By Ted Davis

Stereotypes inevitably determine that the autobahn experience be cited as the definitive driving experience in Germany. But at the end of the day, there is more satisfaction in exiting the superslab and charting your course past the farms, castles and villages of the German countryside.

There is no shortage of this scenery in Deutschland, but you might not know that if your driving vacation is framed around the typical city-focused route. Germany’s cities — Munich, Heidelberg, Dusseldorf, Cologne, Berlin, etc. — are the country’s major tourism drawing cards.

Connecting them in the most direct way are Germany’s autobahns, those famous multi-lane highways that are largely free of speed limits. Limits are imposed in obvious areas — i.e., near cities or road works — but roughly half of the autobahn network has no speed limits at all, and the average pace in these stretches is about 150 kilometres an hour.

Many of the ’bahns are concentrated in the commercial/industrial corridor that runs north-south from Dortmund and Essen in the north, down through Dusseldorf, Cologne and Frankfurt, further south to Stuttgart and southwest to Munich. Some of the heaviest traffic in Europe rolls slowly past these places during peak workday hours.

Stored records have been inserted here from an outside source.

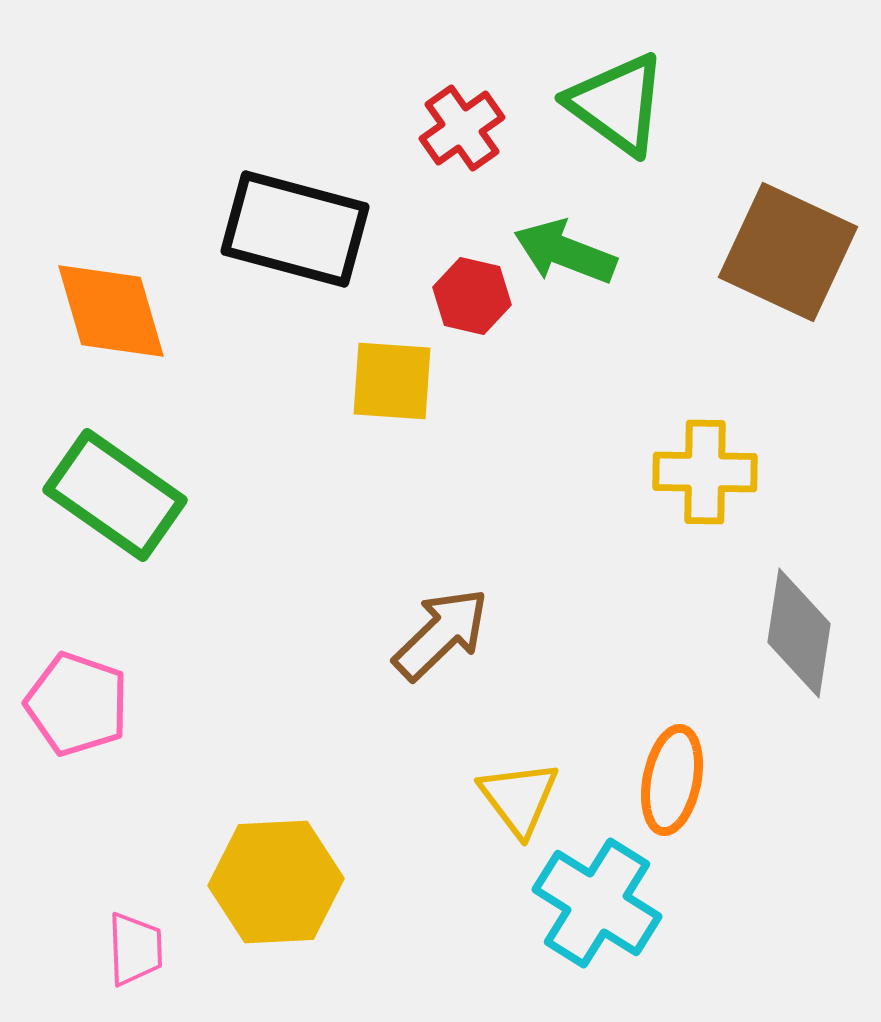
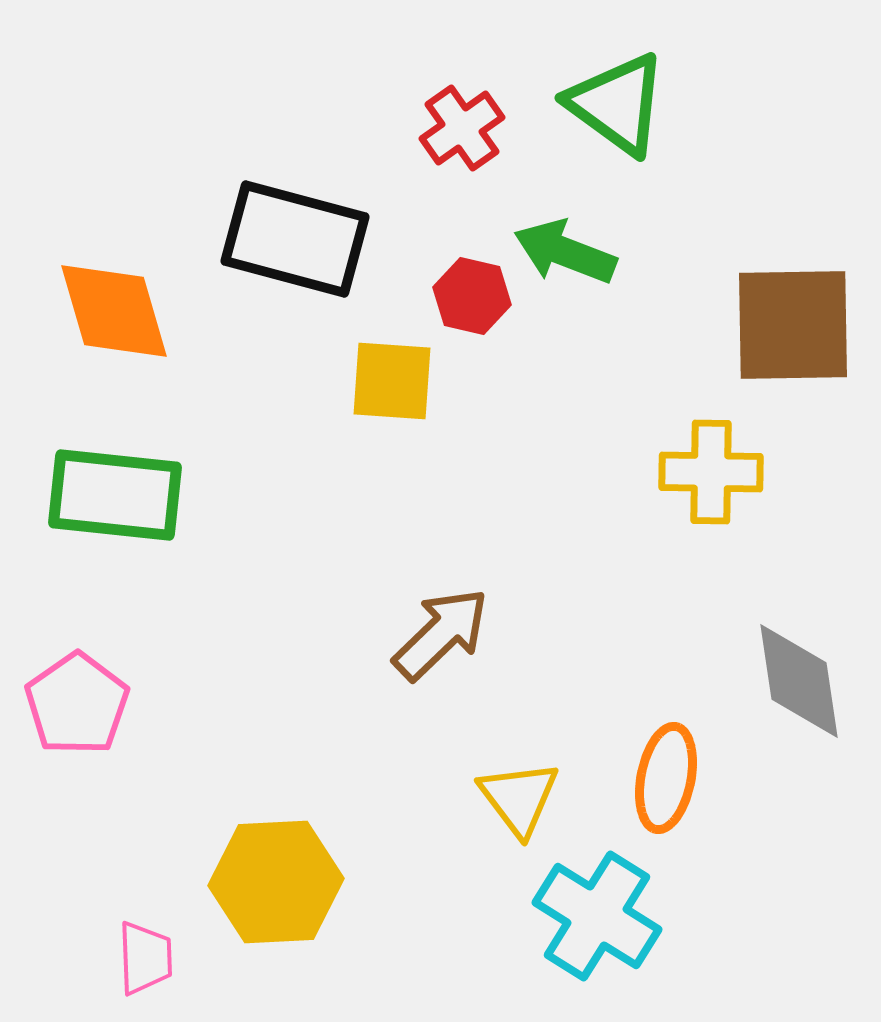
black rectangle: moved 10 px down
brown square: moved 5 px right, 73 px down; rotated 26 degrees counterclockwise
orange diamond: moved 3 px right
yellow cross: moved 6 px right
green rectangle: rotated 29 degrees counterclockwise
gray diamond: moved 48 px down; rotated 17 degrees counterclockwise
pink pentagon: rotated 18 degrees clockwise
orange ellipse: moved 6 px left, 2 px up
cyan cross: moved 13 px down
pink trapezoid: moved 10 px right, 9 px down
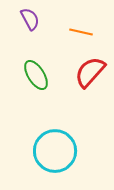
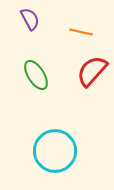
red semicircle: moved 2 px right, 1 px up
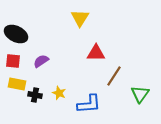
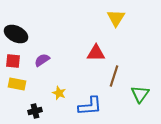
yellow triangle: moved 36 px right
purple semicircle: moved 1 px right, 1 px up
brown line: rotated 15 degrees counterclockwise
black cross: moved 16 px down; rotated 24 degrees counterclockwise
blue L-shape: moved 1 px right, 2 px down
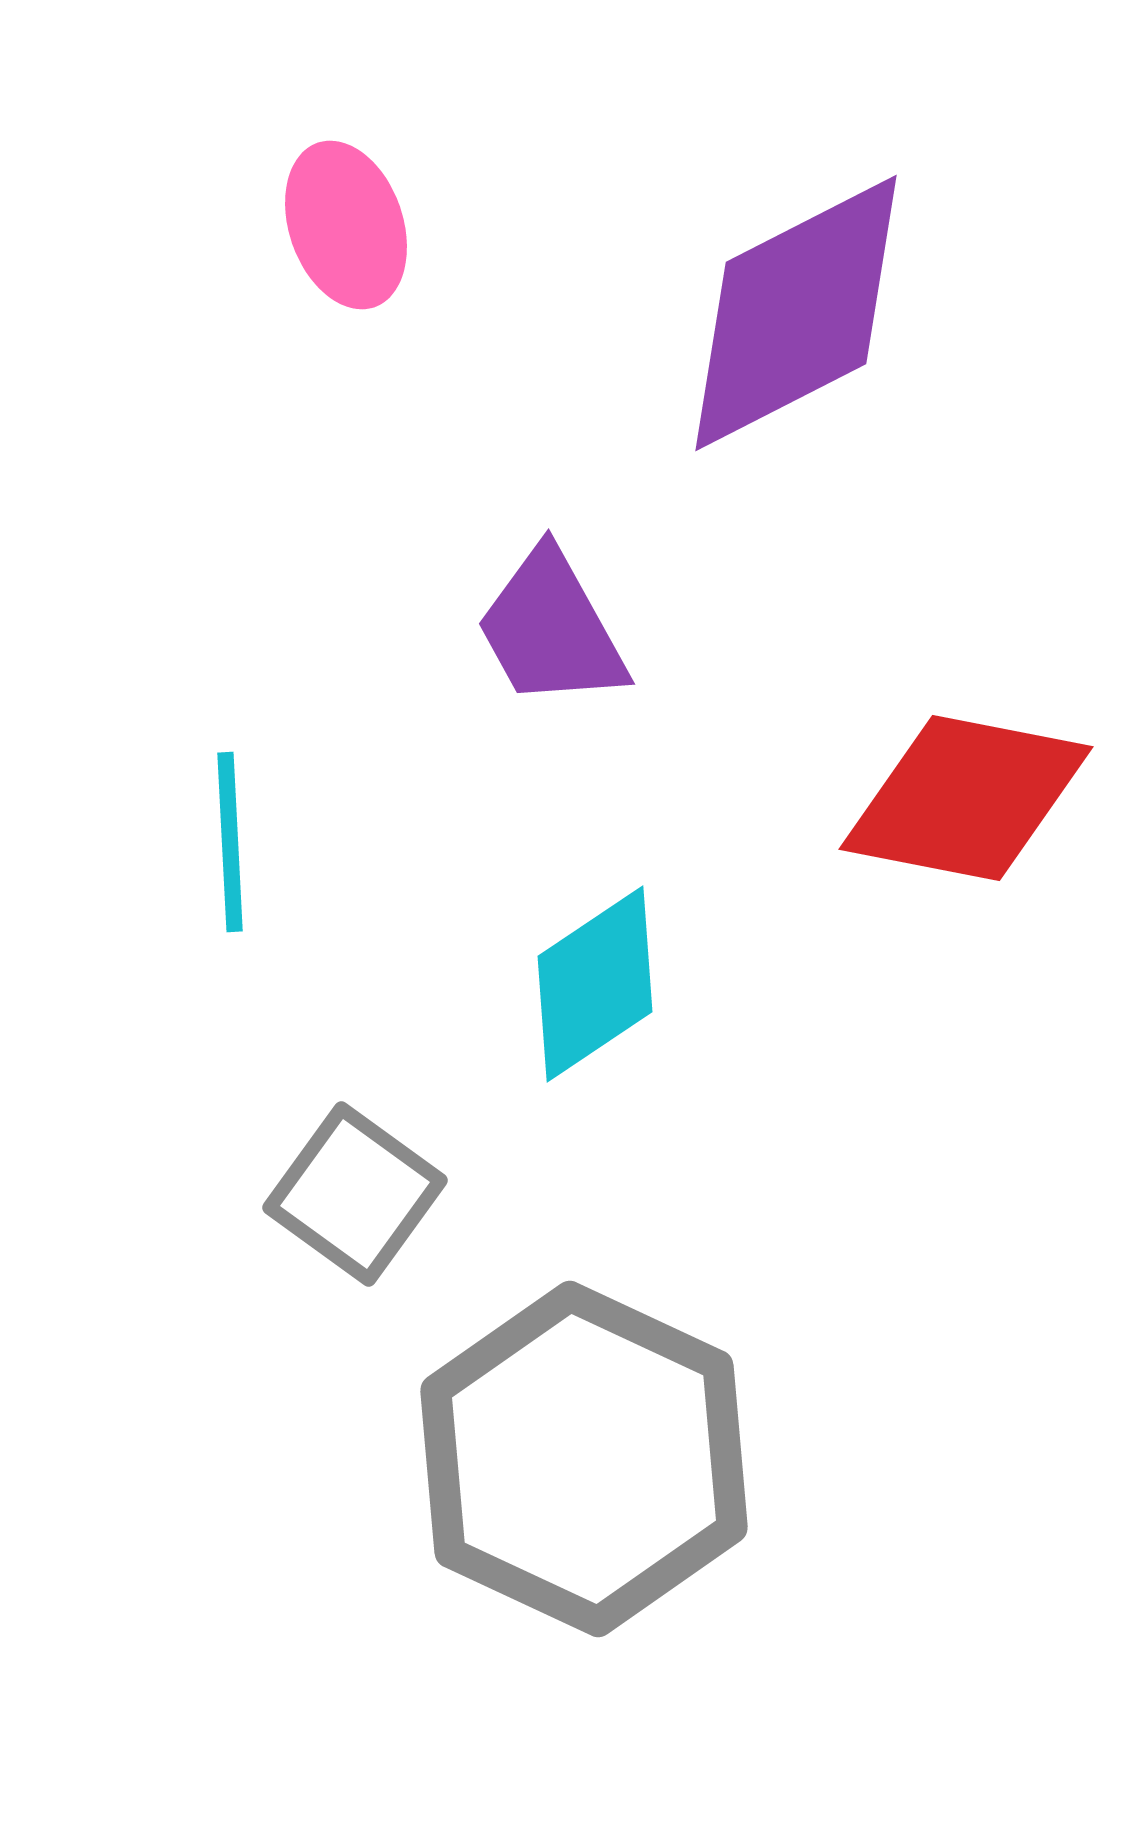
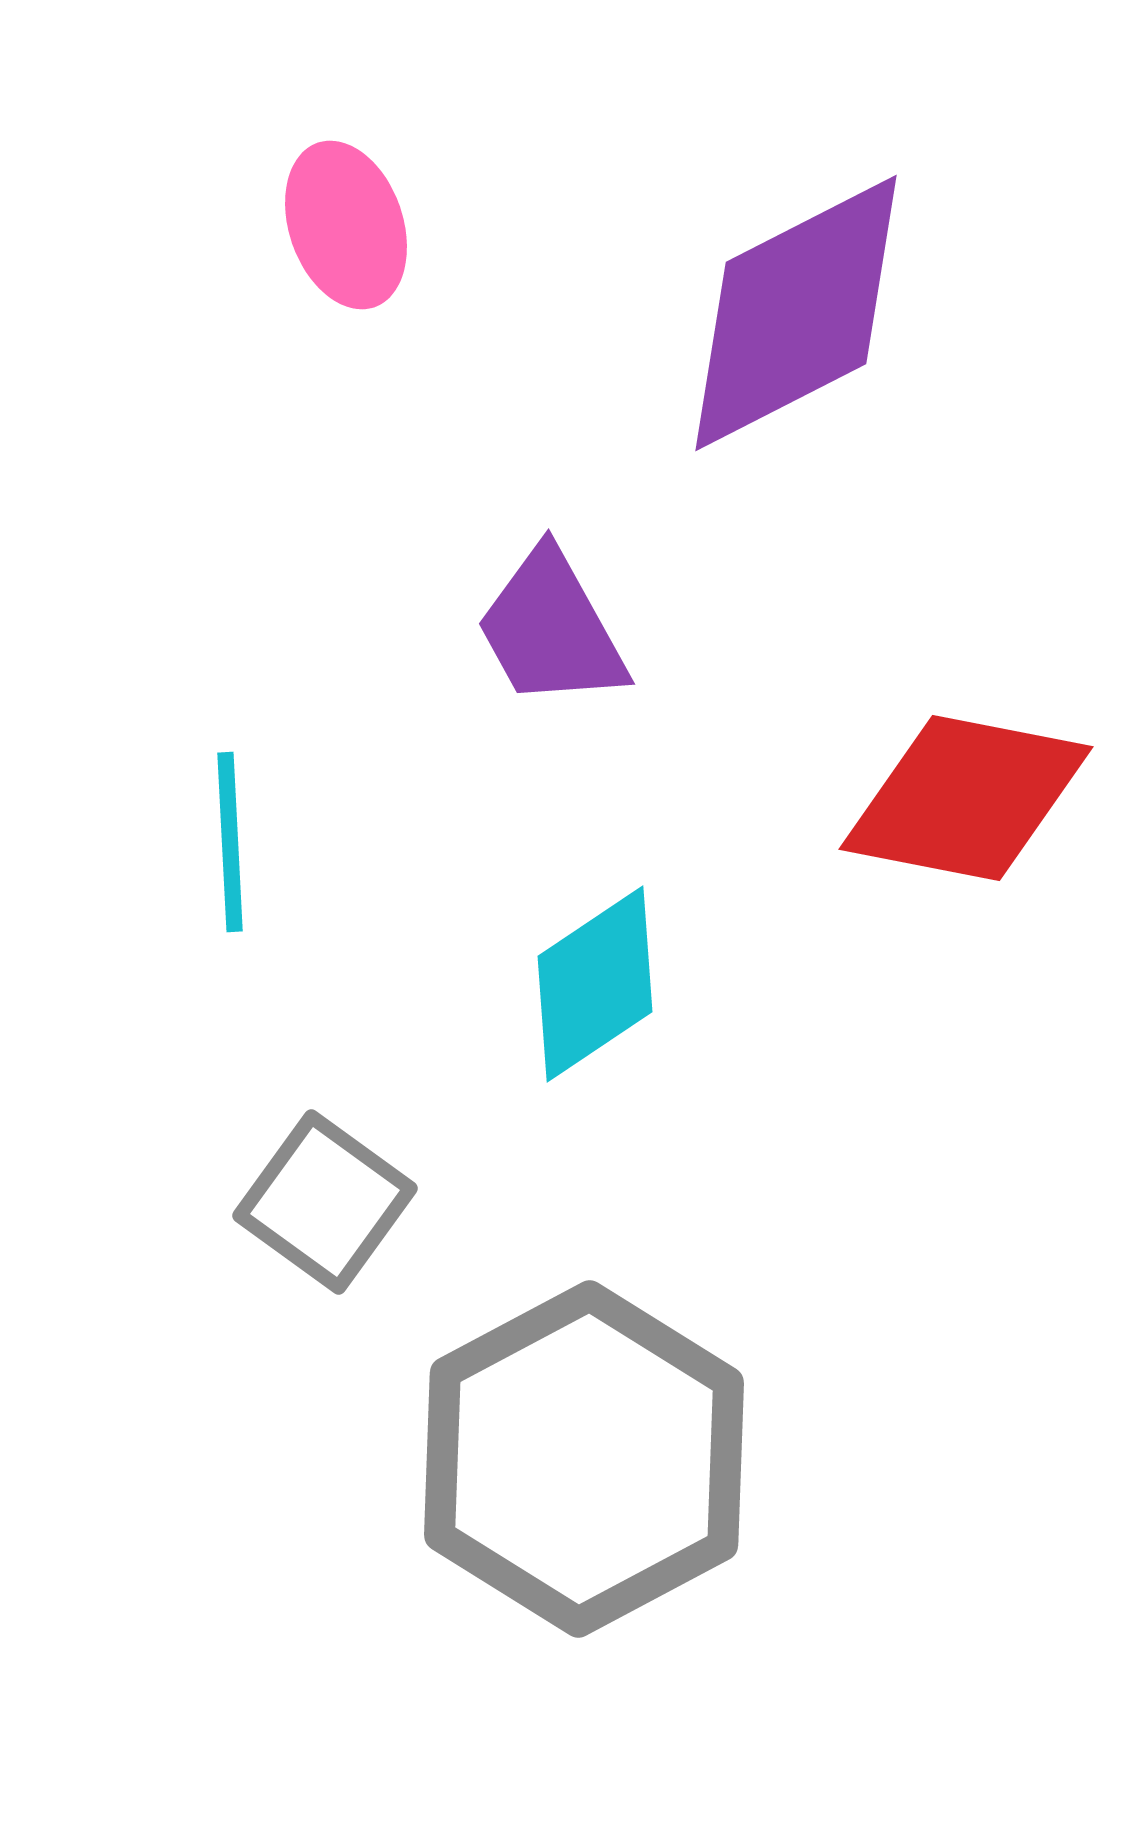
gray square: moved 30 px left, 8 px down
gray hexagon: rotated 7 degrees clockwise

But north of the corridor, the traffic volumes drop dramatically, while the autobahn stays wide and fast. Early on a bright Sunday morning, the three lanes of the A1 southbound from Osnabruck beckon with a wide-open invitation to press harder on the accelerator.

It may not be a C-Class, A6, 3 Series or Cayman, but the game new Ford Focus EcoBoost is capable of holding its own in the fast lane of the A1 — with all of 1.6 litres and a turbocharger at work. In sixth gear, it settles into a busy but unstressed 4,000-plus rpm in sixth gear as it approaches 200 km/h. The motor music stays uptempo until heavier traffic on the approach to Dortmund starts to force braking and downshifts. Oh, well …

The postcard area I had just departed, a short distance north, is easy to access quickly but a world away from the bustle of the Dusseldorf corridor. This is the so-called land of the water castles, in the region of North Rhine Westphalia, and it is mostly flat or gently rolling land, carpeted by fertile farm fields. It is Germany’s biggest agriculture region.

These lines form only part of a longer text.